Gardner: Christian, there’s also conventional wisdom that says if you're an agile newcomer that you can run circles around the incumbent companies. How does that work for you, and how do you see that playing out?

Lanng: I want to start by saying that we're the challenger to SAP Ariba in this market. It obviously has its advantages. But I also want to say that Ariba is obviously one of the competitors that we respect the most. Alex has been doing an excellent job also of really integrating a company like Ariba, which is 20 years old.

You have to remember, moving from a whole new stack and a whole new sort of solution also has its advantages. Sure, we're a challenger, but we're not that new anymore. We actually have 500,000 companies on our network. We have total global coverage.

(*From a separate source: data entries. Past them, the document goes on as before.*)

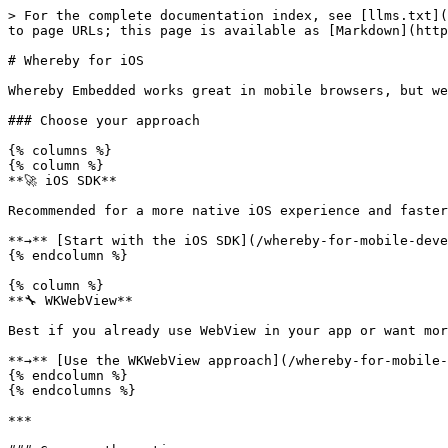
> For the complete documentation index, see [llms.txt](
to page URLs; this page is available as [Markdown](http
# Whereby for iOS

Whereby Embedded works great in mobile browsers, but we
### Choose your approach

{% columns %}

{% column %}

**🚀 iOS SDK**

Recommended for a more native iOS experience and faster
**→** [Start with the iOS SDK](/whereby-for-mobile-deve
{% endcolumn %}

{% column %}

**🔧 WKWebView**

Best if you already use WebView in your app or want mor
**→** [Use the WKWebView approach](/whereby-for-mobile-
{% endcolumn %}

{% endcolumns %}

We have some of the largest companies in the world also on our customer list, but obviously not as big as SAP.

But it’s true that we can probably move a little faster and innovate a little faster, and maybe also sometimes tease Alex and friends on social media a little faster. But I think we’ve done it with a lot of respect, and I definitely see that’s the place for us as a competitor and challenger in this market. It’s a very healthy competition, because we're both striving to really do better for our customers.

Attracting innovators

One thing as a challenger is that we've also been attracting a lot of innovators within this industry. Other players have focused much more on companies where Ariba was today and not really innovating. I think that’s the wrong way to think about what you want to do.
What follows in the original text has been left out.